Żeby zmniejszyć dotkliwość podwyżek, rząd proponuje kilka rozwiązań. W projekcie ustawy o bonie energetycznym, którym rząd ma się zająć we wtorek, resort klimatu zapowiedział m.in., że doprowadzi do obniżenia taryf, a także wspomoże najbardziej potrzebujące gospodarstwa dopłatami do energii właśnie w postaci bonu.

To ma ograniczyć podwyżkę rachunków za prąd do 29 proc. a gazu do 15 proc.

Taryfy mają być niższe

Rząd zobliguje przedsiębiorstwa energetyczne do złożenia wniosków o zmianę taryfy obrotu energią elektryczną, z okresem obowiązywania wydłużonym do 31.12.2025 r. zamiast obecnie obowiązującej taryfy na okres 1.01–31.12.2024 r.

"Biorąc pod uwagę aktualne warunki rynkowe, zakłada się, że w efekcie taryfa mogłaby ulec istotnemu obniżeniu z obecnego poziomu 739 zł/MWh do szacowanego poziomu poniżej 600 zł/MWh. Dodatkowo założono przedłużenie obowiązywania ceny maksymalnej za energię elektryczną w okresie lipiec-grudzień 2024 r., na poziomie 500 zł/MWh dla gospodarstw domowych (odejście od mechanizmu mrożenia cen i stawek opłat) oraz na poziomie 693 zł/MWh dla jednostek samorządu terytorialnego oraz podmiotów użyteczności publicznej, a także sektora MŚP" - wymieniono.

Resort wyjaśnia, że za sporawą przyjęcia tego wariantu, rachunki większości odbiorców w gospodarstwach domowych płaconych w II połowie 2024 r. wzrosną względem I połowy 2024 r. ale znacznie mniej.

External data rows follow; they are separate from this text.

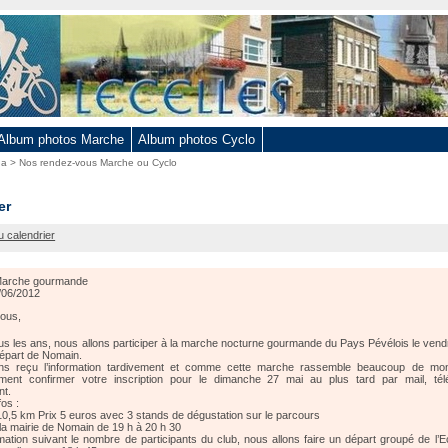
Album photos Marche
Album photos Cyclo
da
>
Nos rendez-vous Marche ou Cyclo
er
nde
u calendrier
arche gourmande
/06/2012
tous,
 les ans, nous allons participer à la marche nocturne gourmande du Pays Pévélois le vendr
épart de Nomain.
s reçu l’information tardivement et comme cette marche rassemble beaucoup de mond
ement confirmer votre inscription pour le dimanche 27 mai au plus tard par mail, té
nt.
fos :
0,5 km Prix 5 euros avec 3 stands de dégustation sur le parcours
la mairie de Nomain de 19 h à 20 h 30
mation suivant le nombre de participants du club, nous allons faire un départ groupé de l’E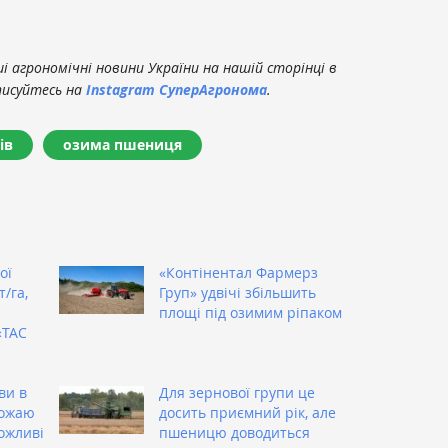
 агрономічні новини України на нашій сторінці в
писуйтесь на
Instagram СуперАгронома
.
ів
озима пшениця
ої
«Контінентал Фармерз
/га,
Груп» удвічі збільшить
площі під озимим ріпаком
«ТАС
ви в
Для зернової групи це
рожаю
досить приємний рік, але
можливі
пшеницю доводиться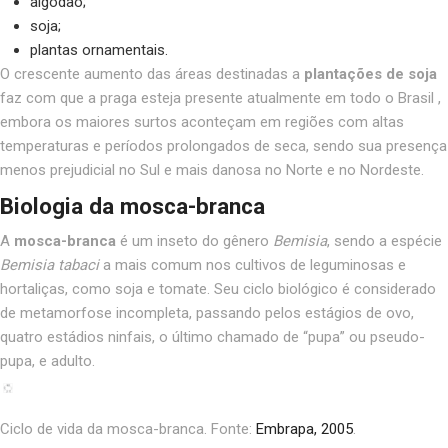
algodão;
soja;
plantas ornamentais.
O
crescente aumento das áreas destinadas a
plantações de soja
faz com que a praga esteja presente atualmente em todo o Brasil
,
embora os maiores surtos aconteçam em regiões com altas
temperaturas e
períodos prolongados de seca
, sendo sua presença
menos prejudicial no Sul e mais danosa no Norte e no Nordeste.
Biologia da mosca-branca
A
mosca-branca
é um inseto do gênero
Bemisia
, sendo a espécie
Bemisia tabaci
a mais comum nos cultivos de leguminosas e
hortaliças, como soja e tomate. Seu ciclo biológico é considerado
de metamorfose incompleta, passando pelos estágios de ovo,
quatro estádios ninfais, o último chamado de “pupa” ou pseudo-
pupa, e adulto.
Ciclo de vida da mosca-branca. Fonte:
Embrapa, 2005
.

Będzie to ok. 29 proc., a bon energetyczny dodatkowo złagodzi wzrost rachunków mniej zamożnych gospodarstw domowych.

Dalsza część artykułu pod materiałem wideo

Zobacz także: Kiedyś "Made in Germany" to był synonim kiepskiej jakości - Krzysztof Domarecki w Biznes Klasie

Zaznaczono, że brak działań spowodowałby, że wysokość rachunku za energię elektryczną dla większości odbiorców w gospodarstwach domowych wzrosłaby aż o ok. 62 proc. względem rachunku w I półroczu 2024 r.

Droższy gaz

Z gazem sytuacja wyglądałaby podobnie. Brak działań osłonowych ze strony państwa spowodowałby, oznaczałoby, że od 1 lipca 2024 r., wysokość rachunku dla odbiorców za wzrosłaby średnio o około 45 proc. względem rachunku w I półroczu 2024 r.

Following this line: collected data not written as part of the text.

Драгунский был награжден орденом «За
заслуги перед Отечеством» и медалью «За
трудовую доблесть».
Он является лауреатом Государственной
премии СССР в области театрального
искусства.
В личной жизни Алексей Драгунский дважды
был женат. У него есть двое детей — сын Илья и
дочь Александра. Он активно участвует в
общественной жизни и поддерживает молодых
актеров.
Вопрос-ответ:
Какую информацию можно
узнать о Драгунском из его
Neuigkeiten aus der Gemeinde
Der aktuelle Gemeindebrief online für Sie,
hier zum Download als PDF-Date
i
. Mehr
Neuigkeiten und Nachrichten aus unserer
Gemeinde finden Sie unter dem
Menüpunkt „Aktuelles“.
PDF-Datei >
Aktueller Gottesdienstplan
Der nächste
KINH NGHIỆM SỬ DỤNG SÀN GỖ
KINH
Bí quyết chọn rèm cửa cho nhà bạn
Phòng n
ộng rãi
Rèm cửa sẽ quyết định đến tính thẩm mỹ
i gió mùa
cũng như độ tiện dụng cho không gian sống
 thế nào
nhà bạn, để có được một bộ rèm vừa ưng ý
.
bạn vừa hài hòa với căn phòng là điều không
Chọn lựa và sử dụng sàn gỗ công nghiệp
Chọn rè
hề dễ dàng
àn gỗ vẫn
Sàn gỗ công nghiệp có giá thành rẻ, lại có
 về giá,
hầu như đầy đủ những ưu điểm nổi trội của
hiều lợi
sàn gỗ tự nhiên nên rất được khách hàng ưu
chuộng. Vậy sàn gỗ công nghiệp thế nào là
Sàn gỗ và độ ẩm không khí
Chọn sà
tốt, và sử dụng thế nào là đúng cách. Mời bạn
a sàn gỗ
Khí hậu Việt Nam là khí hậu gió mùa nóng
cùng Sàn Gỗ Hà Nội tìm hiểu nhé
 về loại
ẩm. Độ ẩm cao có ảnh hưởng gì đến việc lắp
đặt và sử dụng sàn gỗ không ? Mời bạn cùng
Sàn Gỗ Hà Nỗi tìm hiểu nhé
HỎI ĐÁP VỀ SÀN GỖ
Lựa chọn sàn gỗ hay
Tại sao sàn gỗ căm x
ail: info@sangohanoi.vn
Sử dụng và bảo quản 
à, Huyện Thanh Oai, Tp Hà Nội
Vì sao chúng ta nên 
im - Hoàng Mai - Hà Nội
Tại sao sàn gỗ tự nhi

Proponowane przez resort klimatu rozwiązania obligują jednak określone przedsiębiorstwa energetyczne do przedłożenia wniosku o nową taryfę i ustanowienie ceny maksymalnej na poziomie stosowanym w taryfie tego przedsiębiorstwa. Dodatkowo zakładają rezygnację z utrzymania zamrożonych stawek dystrybucji paliw gazowych od dnia 1 lipca 2024 r.

W konsekwencji wysokość rachunków za paliwa gazowe dla odbiorców wzrośnie w okresie od 1 lipca 2024 r. do 31 grudnia 2024 r. względem ceny płaconej w I półroczu 2024 r. o ok. 15 proc. - wyliczył MKiŚ.

Co z ciepłem?

W przypadku taryf dla ciepła rząd oszacował, że wygaśnięcie dotychczasowych instrumentów wsparcia spowodowałoby, że w skrajnych przypadkach generowałoby podwyżkę 300 zł/GJ, co dla statycznego zużycia rocznego na poziomie 30 GJ/rok oznacza aż 9 tys. zł w roku.

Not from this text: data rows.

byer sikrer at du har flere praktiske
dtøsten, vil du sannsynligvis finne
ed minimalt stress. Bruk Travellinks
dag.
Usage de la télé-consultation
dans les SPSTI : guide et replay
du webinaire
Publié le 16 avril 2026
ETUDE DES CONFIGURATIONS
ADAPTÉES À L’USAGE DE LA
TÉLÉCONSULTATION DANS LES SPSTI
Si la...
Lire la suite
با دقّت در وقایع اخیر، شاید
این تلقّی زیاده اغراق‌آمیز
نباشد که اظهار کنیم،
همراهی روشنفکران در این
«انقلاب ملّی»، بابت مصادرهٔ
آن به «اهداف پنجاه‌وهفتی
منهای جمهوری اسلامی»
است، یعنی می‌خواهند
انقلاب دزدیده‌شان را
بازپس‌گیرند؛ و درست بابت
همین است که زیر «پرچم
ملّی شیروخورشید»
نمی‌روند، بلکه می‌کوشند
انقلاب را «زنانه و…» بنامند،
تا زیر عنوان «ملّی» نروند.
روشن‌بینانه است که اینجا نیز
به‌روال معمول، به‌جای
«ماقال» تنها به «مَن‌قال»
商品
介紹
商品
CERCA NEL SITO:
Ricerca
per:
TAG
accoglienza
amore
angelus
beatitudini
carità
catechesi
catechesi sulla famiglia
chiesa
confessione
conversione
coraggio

Rząd wydłuża więc tarczę jeszcze o rok, ale będzie stopniowo podnosił cenę.

"W proponowanej w projekcie zmianie zakłada się wydłużenie działania systemu do 30 czerwca 2025 r. przy jednoczesnym, akceptowalnym dla jego beneficjentów stopniowym wzroście cen za ciepło. Podwyższenie cen to konsekwencja spodziewanego podniesienia ceny jednoczłonowej wynikającej z maksymalnych cen i stawek" - napisano w projekcie.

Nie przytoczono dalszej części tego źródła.